- _TASK PROMPT_
Check each line of the records below and collect those holding "Miracle".

- _RAW DATA_

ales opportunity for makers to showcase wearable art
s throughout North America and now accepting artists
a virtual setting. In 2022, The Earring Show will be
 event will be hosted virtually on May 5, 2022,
...
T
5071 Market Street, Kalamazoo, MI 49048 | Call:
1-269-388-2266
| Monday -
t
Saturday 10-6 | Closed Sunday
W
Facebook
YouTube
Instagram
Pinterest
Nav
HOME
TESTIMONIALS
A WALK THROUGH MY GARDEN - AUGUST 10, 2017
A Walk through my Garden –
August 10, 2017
---
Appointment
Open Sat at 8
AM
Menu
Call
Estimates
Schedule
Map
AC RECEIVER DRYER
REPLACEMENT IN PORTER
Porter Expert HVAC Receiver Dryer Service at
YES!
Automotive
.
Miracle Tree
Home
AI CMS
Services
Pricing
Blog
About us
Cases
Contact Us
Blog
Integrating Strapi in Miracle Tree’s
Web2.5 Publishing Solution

- _RESPONSE AREA_
Miracle Tree
Integrating Strapi in Miracle Tree’s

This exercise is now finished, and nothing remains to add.